Source material:

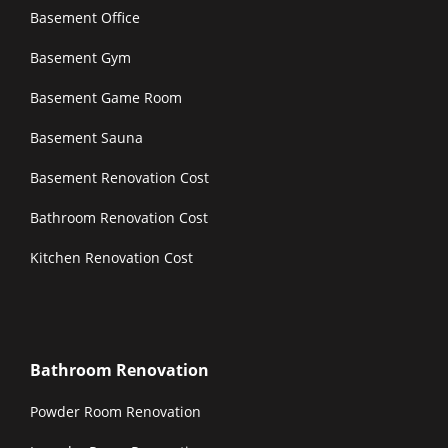
Basement Office
Basement Gym
Basement Game Room
Basement Sauna
Basement Renovation Cost
Bathroom Renovation Cost
Kitchen Renovation Cost
Bathroom Renovation
Powder Room Renovation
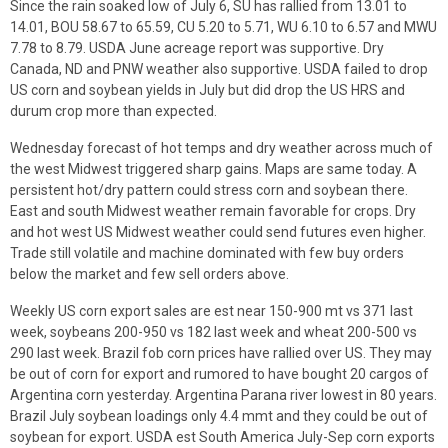
Since the rain soaked low of July 6, SU has rallied from 13.01 to
14.01, BOU 58.67 to 65.59, CU 5.20 to 5.71, WU 6.10 to 6.57 and MWU
7.78 to 8.79. USDA June acreage report was supportive. Dry
Canada, ND and PNW weather also supportive. USDA failed to drop
US corn and soybean yields in July but did drop the US HRS and
durum crop more than expected.
Wednesday forecast of hot temps and dry weather across much of
the west Midwest triggered sharp gains. Maps are same today. A
persistent hot/dry pattern could stress corn and soybean there.
East and south Midwest weather remain favorable for crops. Dry
and hot west US Midwest weather could send futures even higher.
Trade still volatile and machine dominated with few buy orders
below the market and few sell orders above.
Weekly US corn export sales are est near 150-900 mt vs 371 last
week, soybeans 200-950 vs 182 last week and wheat 200-500 vs
290 last week. Brazil fob corn prices have rallied over US. They may
be out of corn for export and rumored to have bought 20 cargos of
Argentina corn yesterday. Argentina Parana river lowest in 80 years.
Brazil July soybean loadings only 4.4 mmt and they could be out of
soybean for export. USDA est South America July-Sep corn exports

Activity: Every line of the data should be copied as it stands, without the images.

Problem solution:
Basement Office
Basement Gym
Basement Game Room
Basement Sauna
Basement Renovation Cost
Bathroom Renovation Cost
Kitchen Renovation Cost
Bathroom Renovation
Powder Room Renovation
Since the rain soaked low of July 6, SU has rallied from 13.01 to
14.01, BOU 58.67 to 65.59, CU 5.20 to 5.71, WU 6.10 to 6.57 and MWU
7.78 to 8.79. USDA June acreage report was supportive. Dry
Canada, ND and PNW weather also supportive. USDA failed to drop
US corn and soybean yields in July but did drop the US HRS and
durum crop more than expected.
Wednesday forecast of hot temps and dry weather across much of
the west Midwest triggered sharp gains. Maps are same today. A
persistent hot/dry pattern could stress corn and soybean there.
East and south Midwest weather remain favorable for crops. Dry
and hot west US Midwest weather could send futures even higher.
Trade still volatile and machine dominated with few buy orders
below the market and few sell orders above.
Weekly US corn export sales are est near 150-900 mt vs 371 last
week, soybeans 200-950 vs 182 last week and wheat 200-500 vs
290 last week. Brazil fob corn prices have rallied over US. They may
be out of corn for export and rumored to have bought 20 cargos of
Argentina corn yesterday. Argentina Parana river lowest in 80 years.
Brazil July soybean loadings only 4.4 mmt and they could be out of
soybean for export. USDA est South America July-Sep corn exports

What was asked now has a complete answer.